The Set Theoretic explanation you have given is very lucid. So if any of your three conditions are true, then C4 is true. I only need to prove one wrong to make the conditional unsound. C3 claims mutual exclusiveness insofar as a person of subset U cannot logically both be W and C. Yet in the world there are examples of persons both being W and C. For instance, there are Indigenous Australians here who have white skin and would be classified as subset W. Those Aboriginal Australians would strongly identify themselves as persons under subset C (see the interview in this book for example, which also has a short discussion on the highly ambiguous nature of the language of whiteness and non-whiteness) yet they would have benefit B insofar as having the benefit of skin-coloured band-aids. Can you correct your conditions to make it sufficient or is my invalidating example not correct by your terms?

G said...

I'll respond to that other bit tmw. Will also strike out those parts.

G said...

ah crap. I meant set U. Not subset U. But that should be clear from the sentence. It's bed for me.

Ymarsakar said...

Munzenberg, go read this.

This white privilege thing is the new noblesse oblige and justification to lock up blacks into slave cages once more.

As you can see, M, I'm never very charitable to such arguments, especially since i've seen them before and thus know from what foundation they were constructed from.

Did I say "foundation"? I meant circle of Baator.

Link

Recommend you read the background thread info first.

"Whites who behave in this manner in discussions about racism or White privilege have fragile high self-esteem.
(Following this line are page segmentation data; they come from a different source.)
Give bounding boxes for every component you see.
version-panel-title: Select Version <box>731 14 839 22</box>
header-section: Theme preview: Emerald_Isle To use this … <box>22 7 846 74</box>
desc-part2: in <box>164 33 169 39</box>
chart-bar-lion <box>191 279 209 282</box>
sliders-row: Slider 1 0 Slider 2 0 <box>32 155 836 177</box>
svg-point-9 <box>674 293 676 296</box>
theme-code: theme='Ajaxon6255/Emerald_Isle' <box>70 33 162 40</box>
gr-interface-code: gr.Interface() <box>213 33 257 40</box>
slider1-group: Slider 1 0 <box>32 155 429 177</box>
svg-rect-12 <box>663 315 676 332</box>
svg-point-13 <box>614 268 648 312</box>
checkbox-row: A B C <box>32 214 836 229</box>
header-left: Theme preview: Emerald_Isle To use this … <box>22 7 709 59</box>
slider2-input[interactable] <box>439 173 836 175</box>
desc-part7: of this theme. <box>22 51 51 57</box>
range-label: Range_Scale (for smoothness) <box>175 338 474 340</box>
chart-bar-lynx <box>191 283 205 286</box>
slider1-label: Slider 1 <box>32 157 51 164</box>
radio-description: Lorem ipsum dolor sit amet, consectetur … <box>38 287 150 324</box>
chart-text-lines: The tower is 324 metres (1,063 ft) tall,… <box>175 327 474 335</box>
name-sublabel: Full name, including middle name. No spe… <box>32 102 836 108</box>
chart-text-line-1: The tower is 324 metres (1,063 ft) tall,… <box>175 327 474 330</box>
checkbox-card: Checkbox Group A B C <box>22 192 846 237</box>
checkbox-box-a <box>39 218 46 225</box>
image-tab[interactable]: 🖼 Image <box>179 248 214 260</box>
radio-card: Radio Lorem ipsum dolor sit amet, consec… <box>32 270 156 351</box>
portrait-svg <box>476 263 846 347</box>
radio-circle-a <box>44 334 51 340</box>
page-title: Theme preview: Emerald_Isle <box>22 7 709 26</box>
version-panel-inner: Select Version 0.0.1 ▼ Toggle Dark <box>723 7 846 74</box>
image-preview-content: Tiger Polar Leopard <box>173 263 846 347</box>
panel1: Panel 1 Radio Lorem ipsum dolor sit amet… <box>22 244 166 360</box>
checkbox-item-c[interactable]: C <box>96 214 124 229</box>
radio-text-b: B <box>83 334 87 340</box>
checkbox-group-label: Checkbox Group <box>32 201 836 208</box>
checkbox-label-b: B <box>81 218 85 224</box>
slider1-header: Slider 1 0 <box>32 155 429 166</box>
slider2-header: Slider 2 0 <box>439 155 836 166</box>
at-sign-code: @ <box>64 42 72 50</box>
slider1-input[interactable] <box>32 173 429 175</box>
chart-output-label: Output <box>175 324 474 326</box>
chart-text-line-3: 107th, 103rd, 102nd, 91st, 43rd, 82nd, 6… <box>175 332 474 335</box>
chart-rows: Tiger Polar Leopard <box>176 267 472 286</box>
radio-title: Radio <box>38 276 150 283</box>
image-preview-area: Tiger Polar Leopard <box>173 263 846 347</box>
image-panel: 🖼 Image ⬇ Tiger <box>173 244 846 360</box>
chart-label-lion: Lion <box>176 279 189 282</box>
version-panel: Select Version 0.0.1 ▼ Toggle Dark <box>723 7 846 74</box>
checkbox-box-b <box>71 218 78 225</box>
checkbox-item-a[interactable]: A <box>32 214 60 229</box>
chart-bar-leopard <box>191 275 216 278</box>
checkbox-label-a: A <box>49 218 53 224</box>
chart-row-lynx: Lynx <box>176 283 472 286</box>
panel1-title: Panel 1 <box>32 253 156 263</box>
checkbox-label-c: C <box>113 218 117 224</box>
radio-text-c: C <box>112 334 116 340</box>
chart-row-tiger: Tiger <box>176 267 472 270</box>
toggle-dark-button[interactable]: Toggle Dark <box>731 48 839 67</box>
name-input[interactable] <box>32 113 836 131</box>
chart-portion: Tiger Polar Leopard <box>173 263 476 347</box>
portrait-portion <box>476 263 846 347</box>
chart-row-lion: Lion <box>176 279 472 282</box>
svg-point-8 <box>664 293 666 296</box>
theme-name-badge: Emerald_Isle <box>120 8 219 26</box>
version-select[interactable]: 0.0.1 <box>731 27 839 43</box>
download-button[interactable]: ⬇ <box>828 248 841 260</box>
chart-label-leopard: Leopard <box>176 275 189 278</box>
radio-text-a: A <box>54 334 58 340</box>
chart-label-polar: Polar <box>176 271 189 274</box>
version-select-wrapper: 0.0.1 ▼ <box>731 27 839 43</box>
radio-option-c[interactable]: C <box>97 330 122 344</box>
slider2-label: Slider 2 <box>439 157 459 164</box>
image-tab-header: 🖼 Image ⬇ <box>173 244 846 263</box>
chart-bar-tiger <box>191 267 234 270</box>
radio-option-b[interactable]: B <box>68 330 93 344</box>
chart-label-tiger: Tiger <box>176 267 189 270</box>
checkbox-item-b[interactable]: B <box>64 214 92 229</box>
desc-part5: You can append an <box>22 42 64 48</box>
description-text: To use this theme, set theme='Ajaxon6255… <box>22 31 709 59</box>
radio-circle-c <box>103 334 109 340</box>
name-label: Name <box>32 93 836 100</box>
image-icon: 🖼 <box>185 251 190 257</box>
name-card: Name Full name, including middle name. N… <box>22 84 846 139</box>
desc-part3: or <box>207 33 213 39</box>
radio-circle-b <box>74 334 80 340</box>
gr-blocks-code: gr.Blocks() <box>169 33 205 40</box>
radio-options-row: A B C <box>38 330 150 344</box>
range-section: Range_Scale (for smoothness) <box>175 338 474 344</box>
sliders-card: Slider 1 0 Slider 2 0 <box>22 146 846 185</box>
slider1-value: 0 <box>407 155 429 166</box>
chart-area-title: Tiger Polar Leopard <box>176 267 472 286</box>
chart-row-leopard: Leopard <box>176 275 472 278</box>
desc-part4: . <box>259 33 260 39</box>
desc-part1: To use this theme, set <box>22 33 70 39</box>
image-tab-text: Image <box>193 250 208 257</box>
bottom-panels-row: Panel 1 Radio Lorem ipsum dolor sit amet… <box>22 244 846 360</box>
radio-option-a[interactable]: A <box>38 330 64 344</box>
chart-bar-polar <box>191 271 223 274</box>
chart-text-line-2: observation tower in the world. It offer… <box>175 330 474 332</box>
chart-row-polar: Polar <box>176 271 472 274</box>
Their self-esteem is “high” because they stick steadfastly to their opinions despite evidence to the contrary, but their self-esteem is “fragile” because they exhibit verbal defensiveness and insecure behaviour."
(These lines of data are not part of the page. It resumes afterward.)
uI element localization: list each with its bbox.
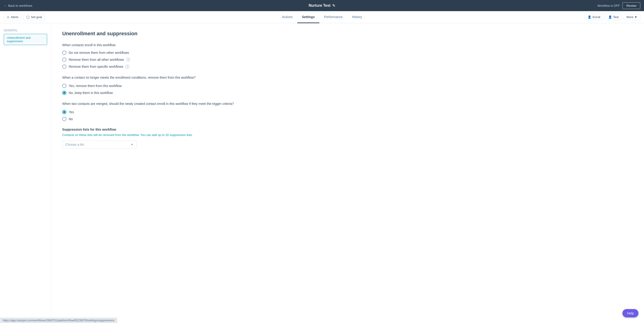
workflow-title-container: Nurture Test ✎ [309, 3, 336, 8]
second-nav-left: ⚠ Alerts ◯ Set goal [4, 14, 45, 20]
help-button[interactable]: Help [622, 309, 638, 318]
suppression-title: Suppression lists for this workflow [62, 128, 249, 131]
radio-no-keep-input[interactable] [62, 91, 66, 95]
radio-yes-remove-label: Yes, remove them from this workflow [69, 84, 122, 88]
edit-title-icon[interactable]: ✎ [332, 3, 335, 8]
enroll-icon: 👤 [588, 15, 591, 19]
radio-yes-merged-label: Yes [69, 110, 74, 114]
radio-no-keep-label: No, keep them in this workflow [69, 91, 113, 95]
chevron-down-icon: ▼ [131, 143, 134, 146]
sidebar-section-label: General [4, 29, 47, 32]
tab-performance[interactable]: Performance [320, 11, 347, 23]
status-bar: https://app.hubspot.com/workflows/266075… [0, 318, 117, 323]
tab-history-label: History [352, 15, 362, 19]
back-arrow-icon: ← [4, 4, 7, 7]
radio-remove-specific-label: Remove them from specific workflows [69, 65, 123, 68]
set-goal-button[interactable]: ◯ Set goal [23, 14, 45, 20]
sidebar-item-unenrollment[interactable]: Unenrollment and suppression [4, 34, 47, 45]
radio-yes-remove[interactable]: Yes, remove them from this workflow [62, 84, 249, 88]
test-label: Test [613, 15, 619, 19]
more-button[interactable]: More ▼ [624, 14, 640, 20]
alerts-button[interactable]: ⚠ Alerts [4, 14, 21, 20]
sidebar: General Unenrollment and suppression [0, 23, 51, 323]
tab-history[interactable]: History [347, 11, 367, 23]
test-button[interactable]: 👤 Test [605, 14, 622, 20]
page-title: Unenrollment and suppression [62, 31, 249, 37]
radio-group-merged: Yes No [62, 110, 249, 121]
test-icon: 👤 [608, 15, 612, 19]
tab-actions[interactable]: Actions [278, 11, 298, 23]
radio-do-not-remove-input[interactable] [62, 50, 66, 55]
tab-settings[interactable]: Settings [297, 11, 319, 23]
radio-no-merged-label: No [69, 117, 73, 121]
radio-remove-all[interactable]: Remove them from all other workflows i [62, 57, 249, 62]
tabs-container: Actions Settings Performance History [278, 11, 367, 23]
set-goal-label: Set goal [31, 15, 42, 19]
radio-group-unenrollment: Yes, remove them from this workflow No, … [62, 84, 249, 95]
radio-do-not-remove[interactable]: Do not remove them from other workflows [62, 50, 249, 55]
radio-no-merged[interactable]: No [62, 117, 249, 121]
main-content: General Unenrollment and suppression Une… [0, 23, 644, 323]
more-label: More [626, 15, 634, 19]
choose-list-placeholder: Choose a list [65, 143, 84, 146]
review-button[interactable]: Review [622, 2, 640, 9]
section1-label: When contacts enroll in this workflow [62, 43, 249, 47]
chevron-down-icon: ▼ [634, 15, 637, 19]
radio-yes-merged[interactable]: Yes [62, 110, 249, 114]
nav-right: Workflow is OFF Review [598, 2, 640, 9]
radio-do-not-remove-label: Do not remove them from other workflows [69, 51, 129, 54]
goal-icon: ◯ [26, 15, 30, 19]
tab-actions-label: Actions [282, 15, 293, 19]
second-nav-right: 👤 Enroll 👤 Test More ▼ [584, 14, 640, 20]
section3-question: When two contacts are merged, should the… [62, 101, 249, 106]
info-icon-remove-specific[interactable]: i [126, 65, 129, 68]
section2-question: When a contact no longer meets the enrol… [62, 75, 249, 80]
tab-performance-label: Performance [324, 15, 343, 19]
enroll-button[interactable]: 👤 Enroll [584, 14, 603, 20]
content-area: Unenrollment and suppression When contac… [51, 23, 260, 323]
top-nav: ← Back to workflows Nurture Test ✎ Workf… [0, 0, 644, 11]
suppression-desc: Contacts on these lists will be removed … [62, 133, 249, 137]
radio-yes-merged-input[interactable] [62, 110, 66, 114]
info-icon-remove-all[interactable]: i [126, 58, 130, 61]
workflow-title: Nurture Test [309, 3, 330, 8]
tab-settings-label: Settings [302, 15, 314, 19]
radio-no-merged-input[interactable] [62, 117, 66, 121]
radio-remove-specific-input[interactable] [62, 64, 66, 69]
radio-yes-remove-input[interactable] [62, 84, 66, 88]
back-to-workflows-link[interactable]: ← Back to workflows [4, 4, 32, 7]
alerts-label: Alerts [11, 15, 18, 19]
choose-list-select[interactable]: Choose a list ▼ [62, 141, 136, 148]
radio-remove-specific[interactable]: Remove them from specific workflows i [62, 64, 249, 69]
radio-remove-all-input[interactable] [62, 57, 66, 62]
sidebar-item-label: Unenrollment and suppression [7, 36, 31, 43]
enroll-label: Enroll [592, 15, 600, 19]
back-label: Back to workflows [8, 4, 32, 7]
second-nav: ⚠ Alerts ◯ Set goal Actions Settings Per… [0, 11, 644, 23]
radio-group-enrollment: Do not remove them from other workflows … [62, 50, 249, 69]
radio-no-keep[interactable]: No, keep them in this workflow [62, 91, 249, 95]
alert-icon: ⚠ [7, 15, 10, 19]
radio-remove-all-label: Remove them from all other workflows [69, 58, 124, 61]
workflow-status: Workflow is OFF [598, 4, 620, 7]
Btw, that's common behavior for Jihadists, arhabis, black panther symathizers, and socialists.

Btw, M, I hadn't known that Roman and Greek, along with Bactrian and Bosporan peoples, were "White".

These Whites must then occupy a big part of half of the world's ancient history then.

A White person who accepts the existence of White privilege and recognizes it as a part of his personal existence will no longer feel threatened when confronted with evidence* for it.

A white person that can feel that much guilt won't be threatened by blacks demand restitution and payouts? They definitely feel threatened, which is why they pay out.

Don't feel so specialed out, M. This isn't about you, in the end. In point of fact, this isn't about anyone except the people desiring a justification to lock the downtrodden, poor, and non-white colored into white pockets.

Accepting white privilege means accepting your natural born aristocratic superiority, M. I doubt most people like you will "accept" such a thing in life.

Ymarsakar said...

I would say that if it's a real phenomenon in the world, then it can be explored in an empirical manner. It should be falsifiable, but I don't think it's making predictions; rather, it's describing the world. I suppose you can falsify the claim that white privilege exists by proving that non-whites do not have a disadvantage in society due to their race.

Since "whites", as you term it, really came from the Greek and Roman Empires, skin color is less of a factor than the military and imperial traditions passed on from Greece to Rome, from Rome to Britain, and from Britain to America.

Demonstrating that Roman and Greek culture has produced a Western civilization superior to every other culture and race, is just demonstrating the strength of Roman and Greek ancestors. It does not demonstrate any kind of racial or white privilege, although it does demonstrate the justifications for reverse racism and the Duke Rape fabricated attack on racial relations in this country.

G said...

Restructure, I guess we'll just have to disagree with each other on the topic of induction as I think we are seeing it from different perspectives. For something to be empirical, to me it means, it can be tested. Again to me, that means it is tested against the background of some hypothesis that already exists. So there is an element of prediction, things that should or shouldn't happen, from the hypothesis to the observations for it to be empirical.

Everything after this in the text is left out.